# Becoming a guitar teacher in the UK... help please



## Uncle Remus (Jul 24, 2009)

Heyo 

So after searching tirelessly for a job in my area i've come to the conclusion that
i'd much rather spend my time teaching guitar and doing something i enjoy than stacking shelves.

I was wondering what i should do to start up though. I'm 17, 18 in December, with an area full of people wanting to learn
but i need to know how i can be more attractive than the local music store (that offers private lessons for around £12 for 30 minutes.)

I think my first questions are:

What should i do to advertise lessons?
What can i do to show that i can teach guitar?
What should i charge?
Any special offers to attract more potential students?
What legal requirements do i need? CRB etc

If i have missed anything important please let me know 

I recently performed a (what i've been told) is a grade 7 piece: Prelude No. 1 by H. Villa Lobos to a live audience.
I have played classical for around 10 years now but have never taken any formal gradings or examinations to prove what level i am at.
I also got an A in music GCSE so am pretty up to scratch with theory.

I have also played electric for about 5 years and am decent enough at that to teach beginner to intermediate.

Also any advice from people with personal experience who does teach would be cool  i'm thinking Maniacal ? 

Any help is very much appreciated.


----------



## ShadyDavey (Jul 24, 2009)

I've taken a few lessons over the years and whilst not a teacher (I'm sure Maniacal will weigh in with his more expert opinion) I know a few.

Without recognised qualifications its (IMO at least) a little more difficult to show that you have the right stuff to teach and to that end you definately might want to look at the Registry of Guitar Tutors:

RGT

It should be a fairly simple matter to sit and pass those graded exams and on a personal note I like to see a teacher with qualifications if I'm unsure about their overall ability - as soon as you sit Teaching/Performance diplomas then you're definately going to be a step ahead of the local scene for the most part. 

For referrence there are a bundle of teachers in my local area but only a couple of them have any sort of formal qualifications - the rest have simply established themselves through word of mouth over the years....the chaps with qualifications are more highly regarded but I'm sure you could teach without them as soon as you "put yourself around" a bit and word got out. 

Advertising is a little easier - without leaving the comfort of your own home you can organise media on YouTube, Facebook and Myspace without any difficulty demonstrating your ability and fully explaining your aims/goals/prices to a very wide audience.....citing your playing experience and also sticking up any performance videos from gigs would be a serious benefit. 

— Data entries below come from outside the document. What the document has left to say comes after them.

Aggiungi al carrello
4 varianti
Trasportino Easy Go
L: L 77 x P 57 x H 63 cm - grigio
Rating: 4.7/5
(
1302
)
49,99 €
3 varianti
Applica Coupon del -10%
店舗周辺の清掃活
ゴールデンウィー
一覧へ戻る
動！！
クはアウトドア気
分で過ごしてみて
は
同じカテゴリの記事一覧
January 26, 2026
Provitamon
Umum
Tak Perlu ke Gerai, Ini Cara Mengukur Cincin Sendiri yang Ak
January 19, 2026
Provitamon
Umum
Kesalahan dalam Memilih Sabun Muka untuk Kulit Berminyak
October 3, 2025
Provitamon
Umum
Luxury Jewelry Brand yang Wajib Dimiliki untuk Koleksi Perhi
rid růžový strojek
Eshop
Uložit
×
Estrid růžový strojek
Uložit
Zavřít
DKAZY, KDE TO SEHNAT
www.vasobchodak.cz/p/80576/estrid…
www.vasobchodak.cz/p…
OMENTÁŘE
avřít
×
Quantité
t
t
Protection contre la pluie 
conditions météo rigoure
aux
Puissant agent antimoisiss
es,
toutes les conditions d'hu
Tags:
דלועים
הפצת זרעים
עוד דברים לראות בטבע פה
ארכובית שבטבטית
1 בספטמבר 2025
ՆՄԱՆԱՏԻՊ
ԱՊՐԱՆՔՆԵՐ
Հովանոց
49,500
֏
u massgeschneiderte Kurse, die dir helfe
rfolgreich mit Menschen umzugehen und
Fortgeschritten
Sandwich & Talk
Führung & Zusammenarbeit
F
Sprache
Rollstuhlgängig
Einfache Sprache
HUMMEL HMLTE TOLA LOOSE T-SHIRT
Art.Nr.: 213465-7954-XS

More locally, you can hit up the Music Stores (many of them keep notes on tutors in the local area) and see if there are any local publications you can advertise in for a small fee - gigging locally also helps raise your profile which is what its all about - getting known as a quality player so that people actively want you to teach them. 

Fees - I'd undercut your local store for certain. Have a look round established teachers in your area and see what they're charging to get an idea of the market. 

Work out WHERE you're going to teach. Teaching from your bedroom is one thing (and something I wouldn't personally do unless I had a massive "pro" style bedroom that doubled as a studio) teaching from even a small premises is another thing entirely and raises the question of insurance/rent/rates/facilities/location/being self employed etc etc

Extra equipment:

Media for all your lessons - CD's for backing tracks and documents, a printer + PC to knock out chord diagrams, tab/manuscript paper etc 
An Amp for the students, perhaps a second amp for yourself if you only have a 100 watt head. 
Metronome, tuner, guitar tool, music stand, spare leads etc

Know exactly what you can teach and what you can't - have lessons prepared in advance and work with each student so they have definite goals and ideas geared to them specifically. 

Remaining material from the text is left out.